The BianLian extortion group claims to have stolen 210GB of data after breaching the network of Air Canada, the country’s largest airline and a founding member of Star Alliance.
While the company said in a statement issued in September that systems compromised in the breach included “limited personal information of some employees and certain records,” the attackers now claim that the stolen documents contained much more extensive information.
The threat actors also shared screenshots of the stolen data on their dark web data leak website as proof and a detailed description of what was stolen from the airline’s network.
BianLian claims to have exfiltrated technical and operational data spanning from 2008 to 2023, including details about the company’s technical and security challenges, SQL backups, personal information of employees, data regarding vendors and suppliers, confidential documents, and archives from company databases.
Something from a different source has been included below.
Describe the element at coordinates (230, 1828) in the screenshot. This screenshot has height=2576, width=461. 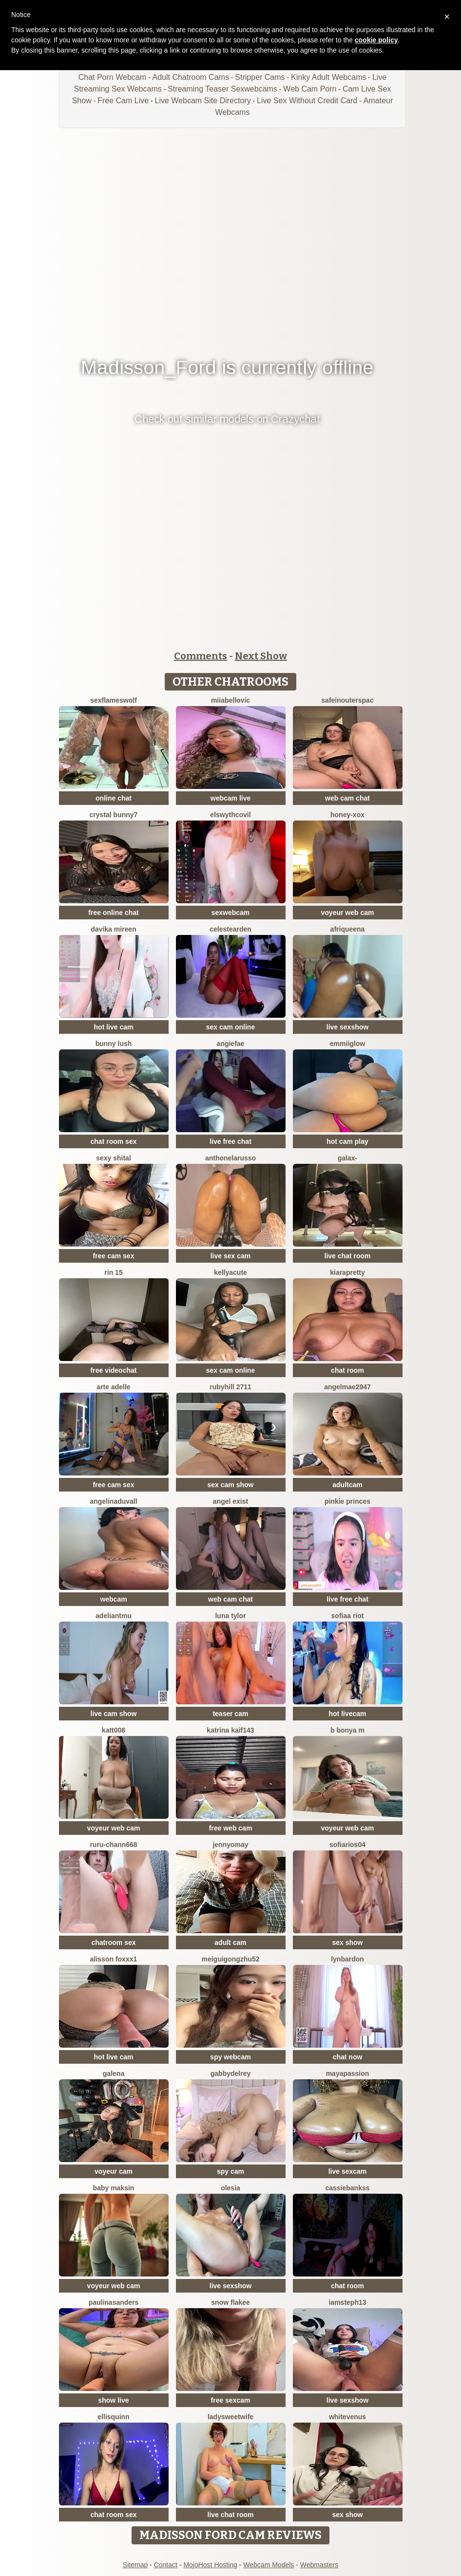
I see `free web cam` at that location.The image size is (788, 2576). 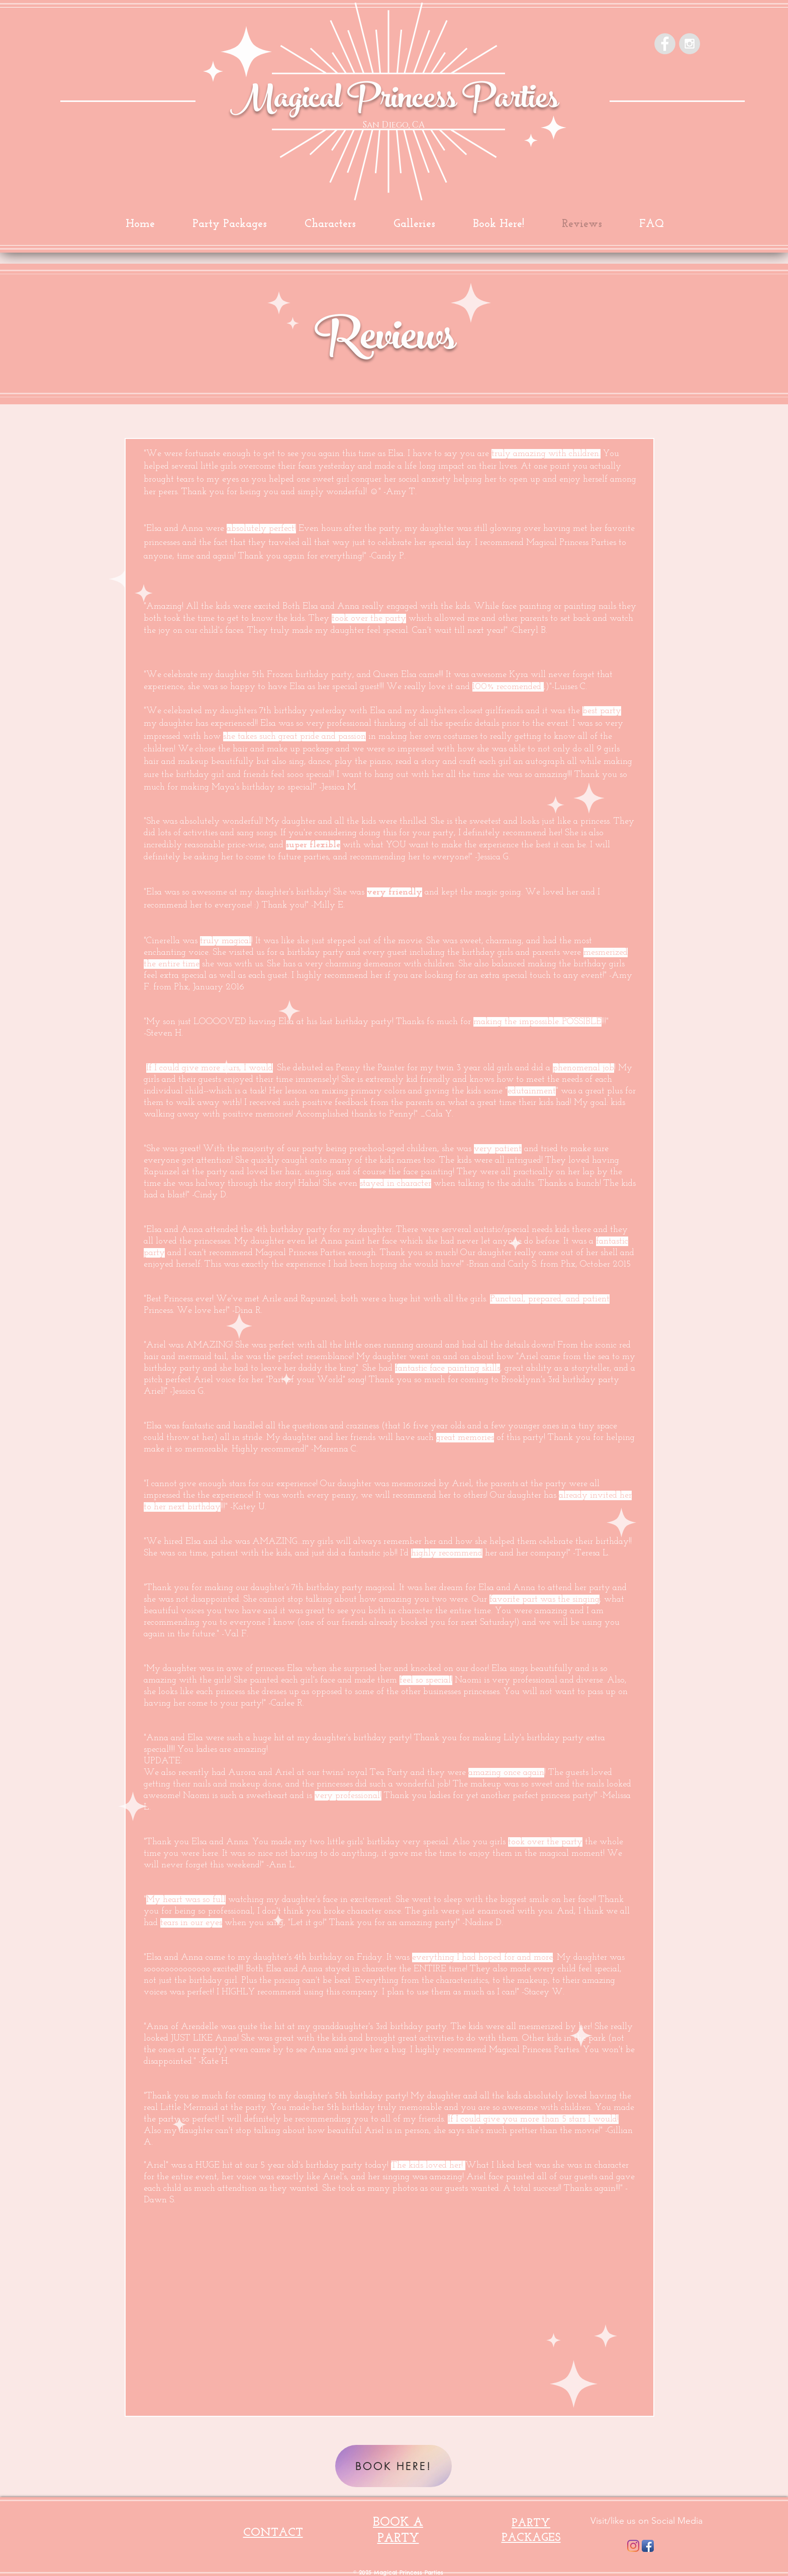 I want to click on [Facebook App Icon], so click(x=648, y=2546).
“Employee personal data is only a small fraction of the valuable data over which they have lost control,” the cybercrime gang said.
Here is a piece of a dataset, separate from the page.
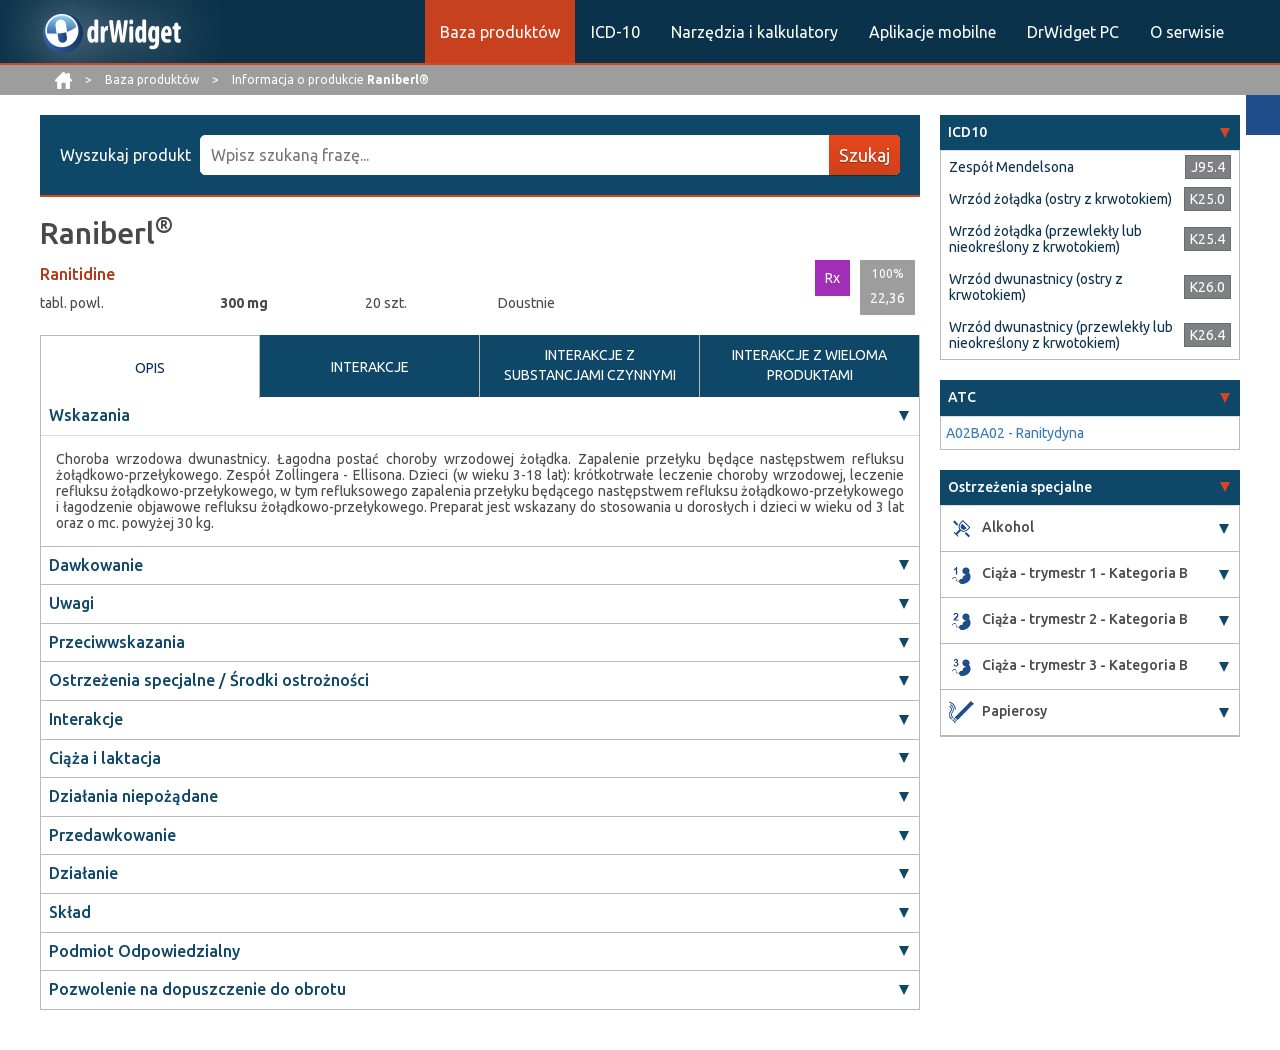 The width and height of the screenshot is (1280, 1050). What do you see at coordinates (112, 835) in the screenshot?
I see `Przedawkowanie` at bounding box center [112, 835].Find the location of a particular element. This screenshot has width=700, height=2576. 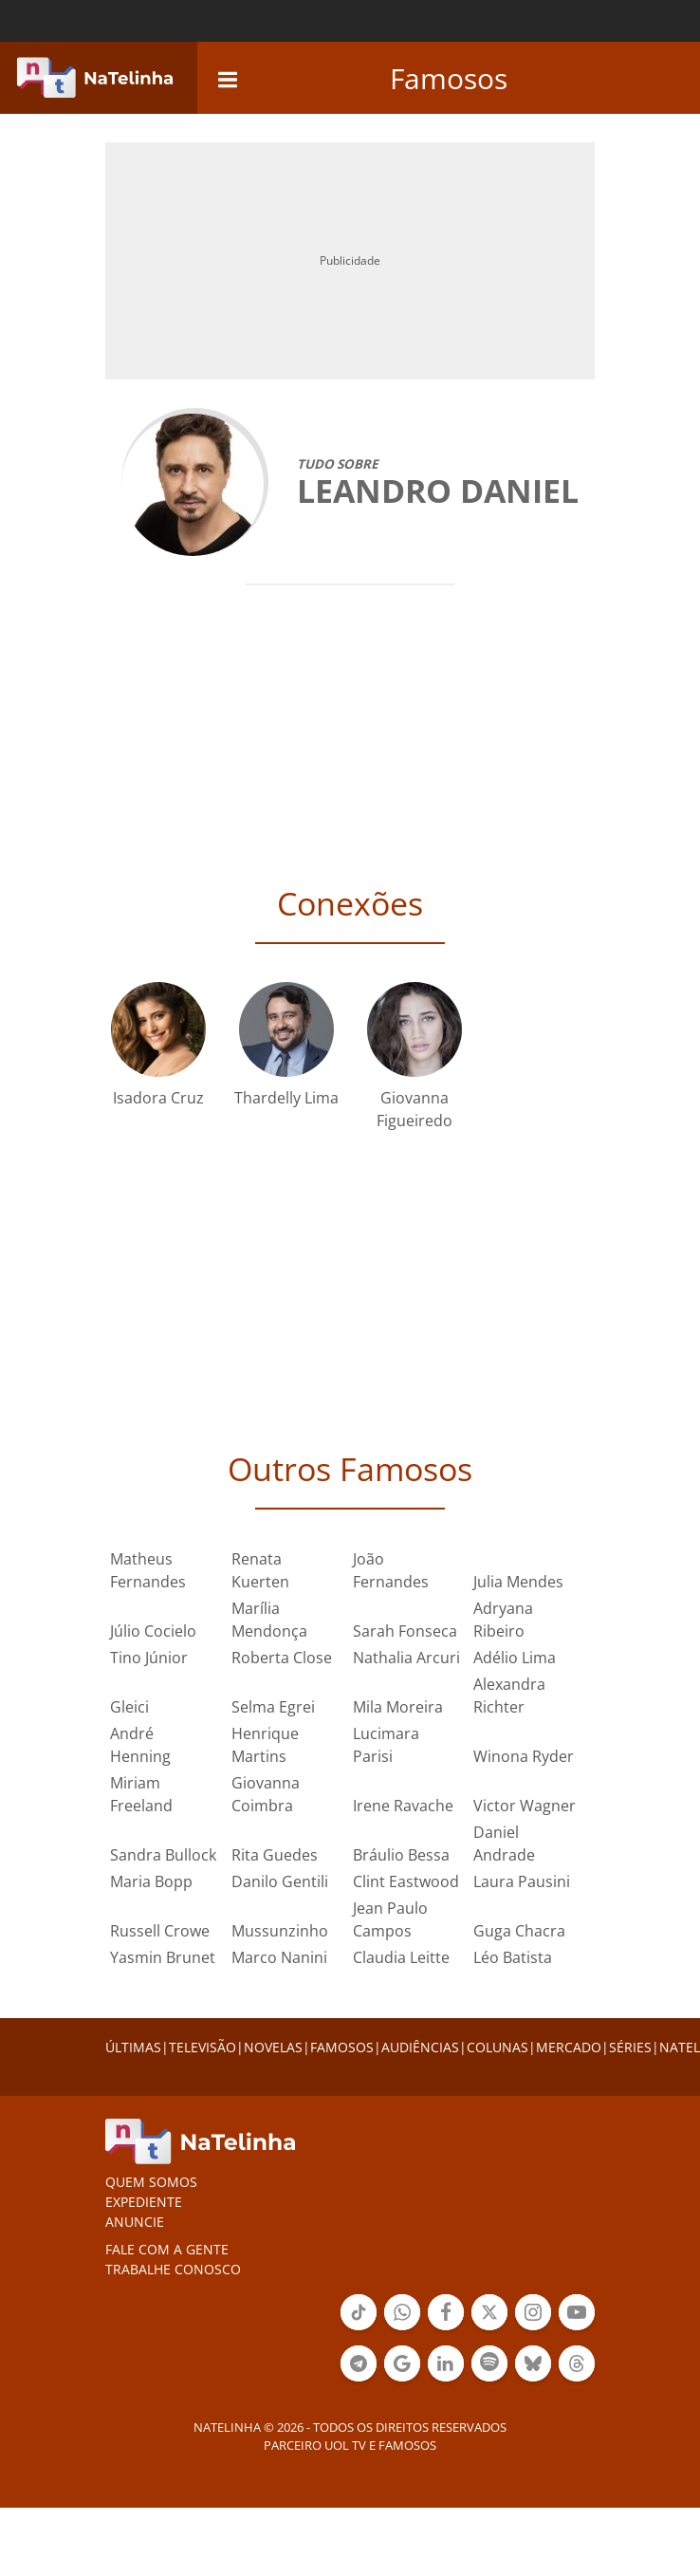

Yasmin Brunet is located at coordinates (162, 1957).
“For example, we have SQL databases with company technical and security issues. You can check it out for yourself, a demo package with screenshots is available below. Backups with this data are available on our website and at your request.”
BianLian is a ransomware group targeting critical infrastructure organizations in the U.S. and Australia since June 2022. The gang switched to extortion-only attacks in January 2023 when Avast released a decryptor for their ransomware.
In a statement shared with BleepingComputer today, Air Canada said they were aware of BianLian threats but didn’t confirm the extortion group’s claims that they were behind the breach.
“BianLian had threatened to resort to exploiting the media in their unsuccessful extortion efforts,” an Air Canada spokesperson told BleepingComputer via email.
“For this reason, we cannot comment on any claims made by an anonymous group based on cybercrime and we will not add anything to what we have said publicly. We trust that media will consider this and report on issues such as this responsibly.”
The Canadian airline has yet to disclose how many employees were affected by the incident, the date when its network was breached, and when the attack was detected.
Air Canada also warned some of its customers in emails sent today to enable SMS-based multifactor authentication on their Aeroplan accounts and use strong passwords to defend against credential stuffing and password spraying attacks.
In 2018, Air Canada disclosed another security breach after unauthorized parties accessed the profile information of 20,000 of its mobile app users.
As a result of this incident, the airline was forced to lock all 1.7 million mobile app accounts to protect its customers’ data.
The attackers gained access to a wealth of data in the 2018 breach, including mobile app users’ names, email addresses, and phone numbers, as well as passport numbers, expiration dates, and country of issuance and residence.
Air Canada said at the time that customer credit card data wasn’t exposed and that no aircanada.com accounts were affected as they’re not connected to the mobile app.
This week, Air Europa, the third-largest airline in Spain, also warned customers to cancel their credit cards after attackers accessed their card information in a recent data breach.